How Google Does It: How we secure our own cloud
Seth Vargo
Distinguished Software Engineer
Seth Rosenblatt
Security Editor, Google Cloud
Hear monthly from our Cloud CISO in your inbox
Get the latest on security from Cloud CISO Phil Venables.
SubscribeEver wondered how Google does security? As part of our new "How Google Does It" series, we'll share insights, observations, and top tips about how Google approaches some of today's most pressing security topics, challenges, and concerns — straight from Google experts. In this edition, Seth Vargo, distinguished software engineer responsible for Google's use of the public cloud, shares a peek under the hood at how Google uses and secures its own cloud environments.
It probably comes as no surprise that we use our own public cloud at Google — a lot. With many millions of Google Cloud projects, Google is one of the largest users of Google Cloud.
Our goal is to enable our developers with best-in-class technology, regardless whether it runs in our data centers or on a public cloud. That means we really have it all — from purpose-built infrastructure and private cloud, to full gamut of highly-scalable modern cloud technologies such as containers and serverless cloud computing.
We want to move quickly to deliver value, but we also have a responsibility to do it safely and securely to protect our customers. So, how do we do it? Let's take a look at some of the security practices and controls that help us secure our use of the public cloud.
Controlling access
Access control plays a central role in helping us secure our cloud environments and resources.

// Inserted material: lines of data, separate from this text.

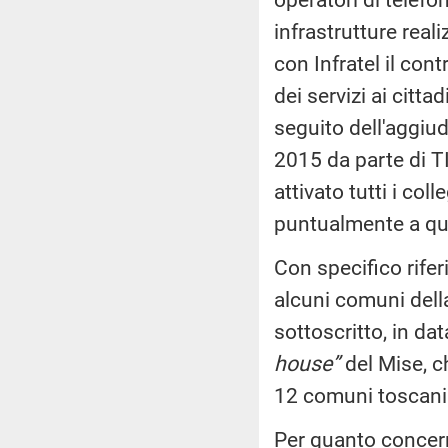
infrastrutture real
con Infratel il con
dei servizi ai citta
seguito dell'aggiu
2015 da parte di TI
attivato tutti i co
puntualmente a qua
Con specifico rifer
alcuni comuni dell
sottoscritto, in da
house”
del Mise, ch
12 comuni toscani
Per quanto concerne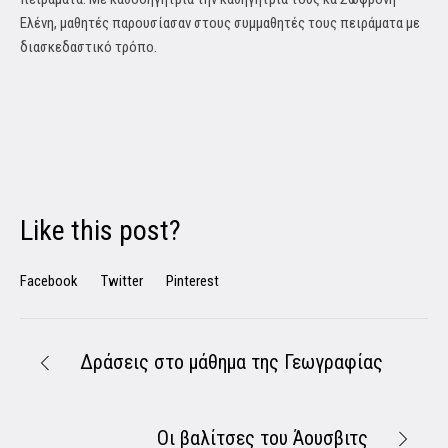
Ελένη, μαθητές παρουσίασαν στους συμμαθητές τους πειράματα με
διασκεδαστικό τρόπο.
Like this post?
Facebook
Twitter
Pinterest
Δράσεις στο μάθημα της Γεωγραφίας
Οι βαλίτσες του Άουσβιτς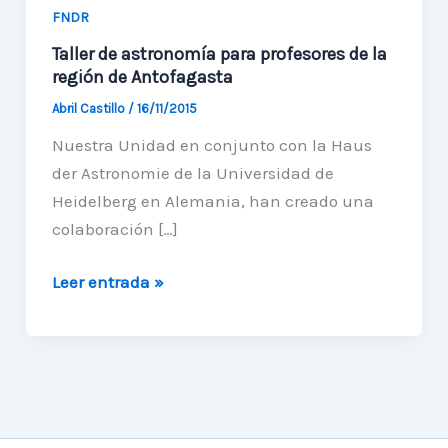
FNDR
Taller de astronomía para profesores de la
región de Antofagasta
Abril Castillo
/
16/11/2015
Nuestra Unidad en conjunto con la Haus
der Astronomie de la Universidad de
Heidelberg en Alemania, han creado una
colaboración […]
Taller
Leer entrada »
de
astronomía
para
profesores
de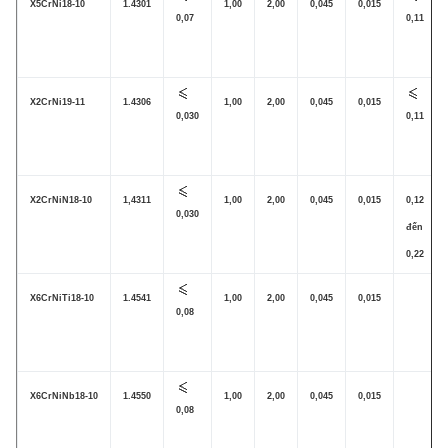
X5CrNi18-10
1.4301
1,00
2,00
0,045
0,015
0,07
0,11
X2CrNi19-11
1.4306
1,00
2,00
0,045
0,015
0,030
0,11
X2CrNiN18-10
1,4311
1,00
2,00
0,045
0,015
0,12
0,030
đến
0,22
X6CrNiTi18-10
1.4541
1,00
2,00
0,045
0,015
0,08
X6CrNiNb18-10
1.4550
1,00
2,00
0,045
0,015
0,08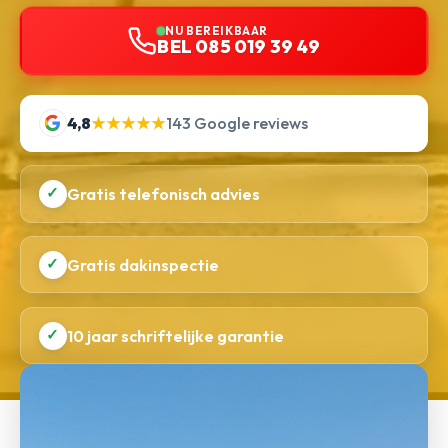
NU BEREIKBAAR
BEL 085 019 39 49
4,8
★★★★★
143 Google reviews
✓
Gratis telefonisch advies
✓
Gratis dakinspectie
✓
10 jaar schriftelijke garantie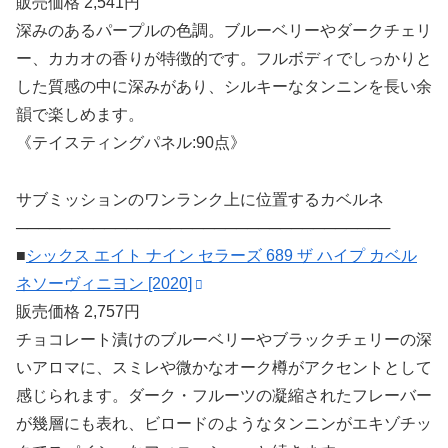
販売価格 2,541円
深みのあるパープルの色調。ブルーベリーやダークチェリ
ー、カカオの香りが特徴的です。フルボディでしっかりと
した質感の中に深みがあり、シルキーなタンニンを長い余
韻で楽しめます。
《テイスティングパネル:90点》
サブミッションのワンランク上に位置するカベルネ
──────────────────────────────────
■
シックス エイト ナイン セラーズ 689 ザ ハイプ カベル
ネソーヴィニヨン [2020]
販売価格 2,757円
チョコレート漬けのブルーベリーやブラックチェリーの深
いアロマに、スミレや微かなオーク樽がアクセントとして
感じられます。ダーク・フルーツの凝縮されたフレーバー
が幾層にも表れ、ビロードのようなタンニンがエキゾチッ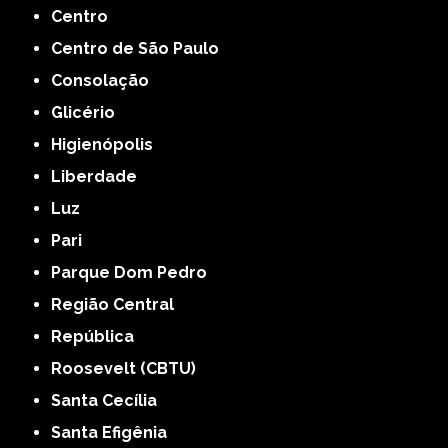
Centro
Centro de São Paulo
Consolação
Glicério
Higienópolis
Liberdade
Luz
Pari
Parque Dom Pedro
Região Central
República
Roosevelt (CBTU)
Santa Cecília
Santa Efigênia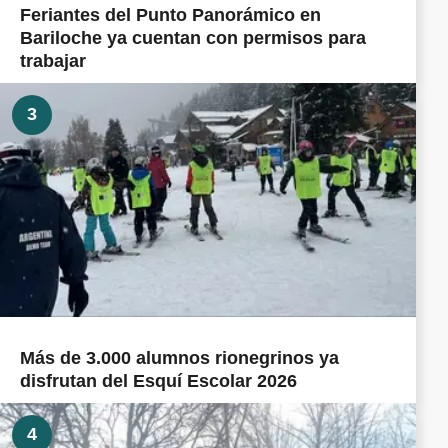
Feriantes del Punto Panorámico en
Bariloche ya cuentan con permisos para
trabajar
3
Más de 3.000 alumnos rionegrinos ya
disfrutan del Esquí Escolar 2026
4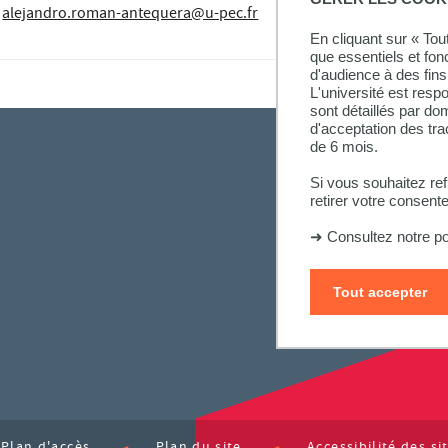
alejandro.roman-antequera@u-pec.fr
En cliquant sur « To
que essentiels et fon
d'audience à des fins 
L'université est resp
sont détaillés par d
d'acceptation des tr
de 6 mois.
Si vous souhaitez re
retirer votre consent
➜
Consultez notre po
Tout accepter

We have an integration layer that sits on top of Google Cloud, providing governance, abstraction layers, and API compatibility. We use the built-in and write our own custom organization policies for our internal systems using the Organization Policy Service, which enable us to make and enforce decisions programmatically about what is permitted and disallowed, helping us to govern access and enforce compliance at the scale needed to support today's cloud users.
Since we can use our own custom Organization Policies, along with our identity and access management (IAM) system, we have a lot of flexibility. We have policies about how identities make their way into cloud systems, both for people and workloads.
IAM policies provide both granular and coarse-grained access control over resources and services. In particular, IAM Deny policies have made it easier for us to set guardrails and define broad access rules at different levels in our technology stack without requiring reviews or changes to existing Allow rules.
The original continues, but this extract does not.